What is Legal Outsourcing?
Outsourcing involves distributing work traditionally handled within a company or law firm to an outside contractor for performance. While outsourcing of legal work within the U.S. has been practiced by companies and law firms for longer than a century, the recent trend in legal outsourcing comprehends sending work historically performed by law firms in the U.S. to other countries such as India.
To some, the term outsourcing conjures images of concern or fear. In reality, outsourcing in a legal sense amounts to nothing more than delegation of carefully selected tasks and assignment to qualified professional members of the law firm’s staff or team for completion. “Outsourcing” of legal work by senior partners to junior associates down the hall, temporary attorneys, “of counsel,” or even summer law clerks (students), is a practice as old as the legal profession itself.

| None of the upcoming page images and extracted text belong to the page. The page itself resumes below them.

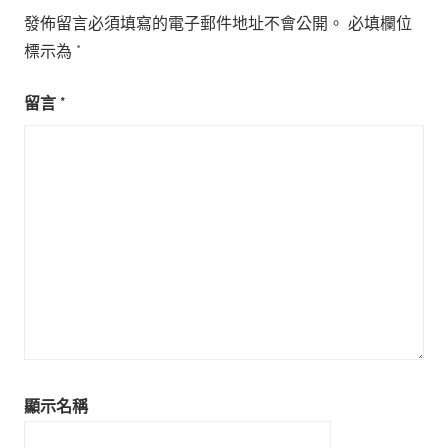
發佈留言必須填寫的電子郵件地址不會公開。
必填欄位
標示為
*
留言
*
顯示名稱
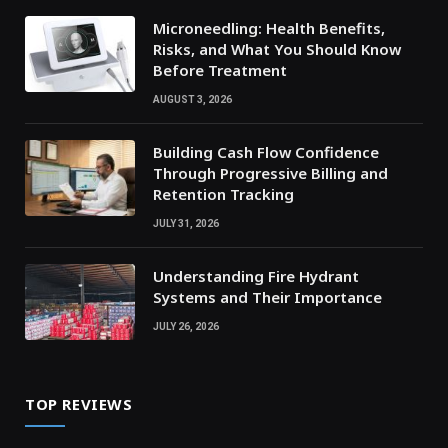
Microneedling: Health Benefits,
Risks, and What You Should Know
Before Treatment
AUGUST 3, 2026
Building Cash Flow Confidence
Through Progressive Billing and
Retention Tracking
JULY 31, 2026
Understanding Fire Hydrant
Systems and Their Importance
JULY 26, 2026
TOP REVIEWS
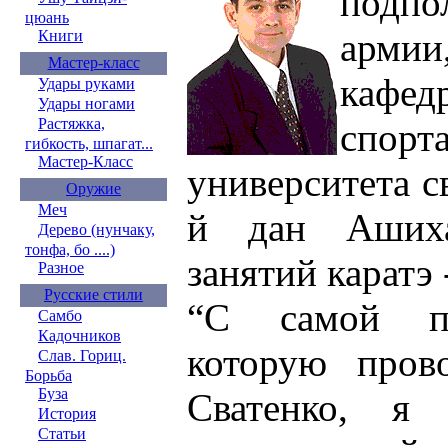
подпо
цюань
армии
Книги
Мастер-класс
кафед
Удары руками
Удары ногами
Растяжка,
спо
гибкость, шпагат...
Мастер-Класс
университета с
Оружие
Меч
й дан Ашиха
Дерево (нунчаку,
тонфа, бо ....)
занятий каратэ -
Разное
Русские стили
“С самой пе
Самбо
Кадочников
которую пров
Слав. Гориц.
Борьба
Буза
Сватенко, я
История
Статьи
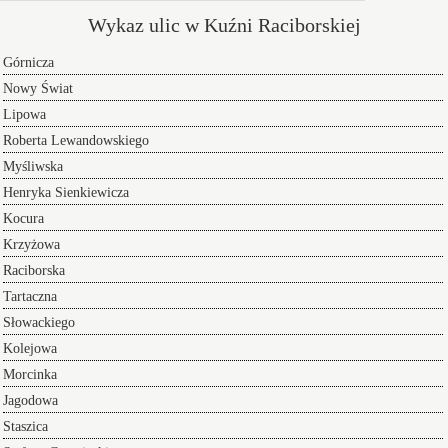
Wykaz ulic w Kuźni Raciborskiej
Górnicza
Nowy Świat
Lipowa
Roberta Lewandowskiego
Myśliwska
Henryka Sienkiewicza
Kocura
Krzyżowa
Raciborska
Tartaczna
Słowackiego
Kolejowa
Morcinka
Jagodowa
Staszica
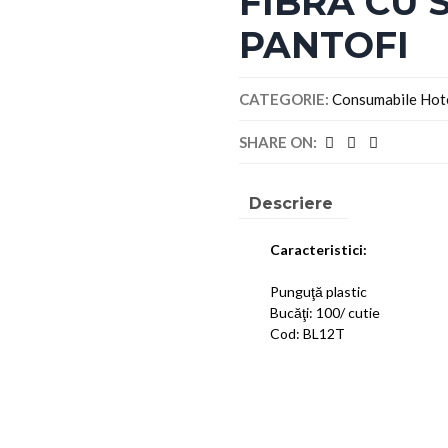
FIBRĂ CU 
PANTOFI
CATEGORIE:
Consumabile Hote
SHARE ON:
Descriere
Caracteristici:
Punguţă plastic
Bucăţi: 100/ cutie
Cod: BL12T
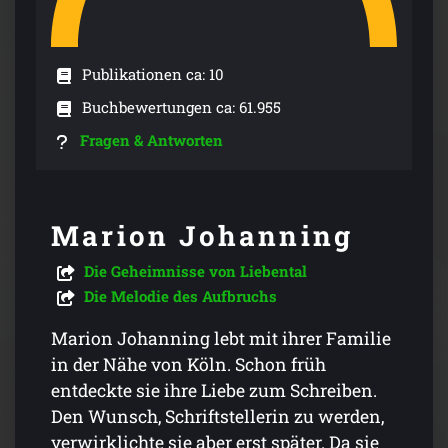
Publikationen ca: 10
Buchbewertungen ca: 61.955
Fragen & Antworten
Marion Johanning
Die Geheimnisse von Liebental
Die Melodie des Aufbruchs
Marion Johanning lebt mit ihrer Familie
in der Nähe von Köln. Schon früh
entdeckte sie ihre Liebe zum Schreiben.
Den Wunsch, Schriftstellerin zu werden,
verwirklichte sie aber erst später. Da sie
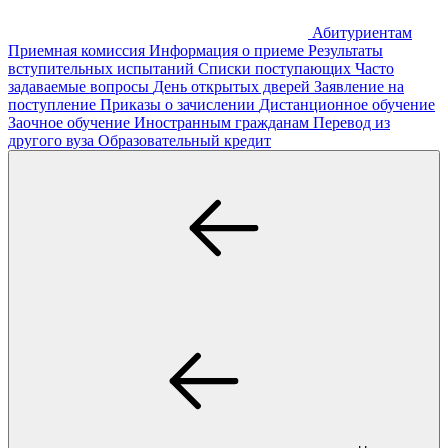
Абитуриентам
Приемная комиссия
Информация о приеме
Результаты
вступительных испытаний
Списки поступающих
Часто
задаваемые вопросы
День открытых дверей
Заявление на
поступление
Приказы о зачислении
Дистанционное обучение
Заочное обучение
Иностранным гражданам
Перевод из
другого вуза
Образовательный кредит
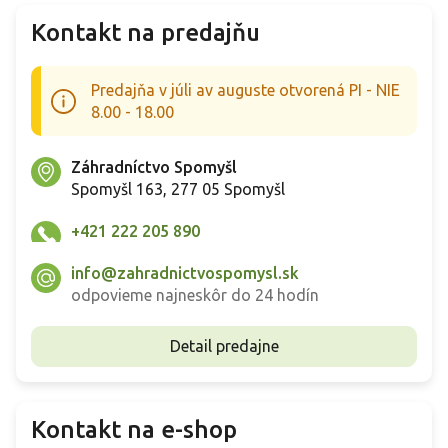
Kontakt na predajňu
Predajňa v júli av auguste otvorená PI - NIE
8.00 - 18.00
Záhradníctvo Spomyšl
Spomyšl 163, 277 05 Spomyšl
+421 222 205 890
info@zahradnictvospomysl.sk
odpovieme najneskôr do 24 hodín
Detail predajne
Kontakt na e-shop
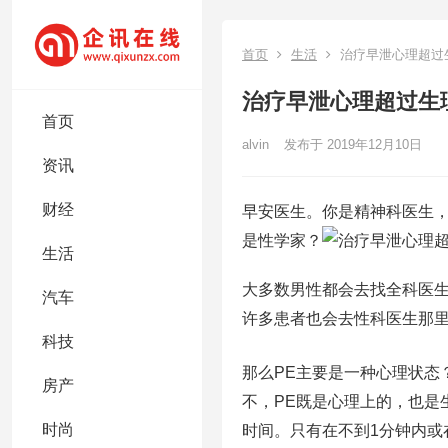
首页
生活
治疗早泄心理超过
治疗早泄心理超过生
首页
alvin
发布于 2019年12月10日
资讯
财经
早安医生。你是精神科医生，
是性学家？
生活
大多数男性都会去找全科医
汽车
许多患者也会去性科医生那
科技
那么PE主要是一种心理状态
房产
不，PE既是心理上的，也是
时尚
时间。只有在不到1分钟内或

Twenty-first century outsourcing, increasingly demanded by clients for cost savings, involves delegation, under supervision, of certain taskoriented “chore” work to lawyers across the globe. Forrester Research has forecast that the offshore market for legal services, at $80 million annually as of the end of 2006, will amount to $4 billion annually by 2015. Offshore legal outsourcing reflects a fundamental change in the legal profession and the delivery of service to law firm clients. While the legal profession historically has been slow to embrace new ideas, change often envelopes the profession. Earlier generations of lawyers resisted the typewriter and later the dictating machine in favor of shorthand, the computer in favor of the typewriter, TV and print legal advertising in favor of the country club. Resisting change does not fend it off. Rather, those who understand and manage the inevitability of changing trends impacting the legal profession are better able to maintain a competitive edge, increase profitability, and protect equity.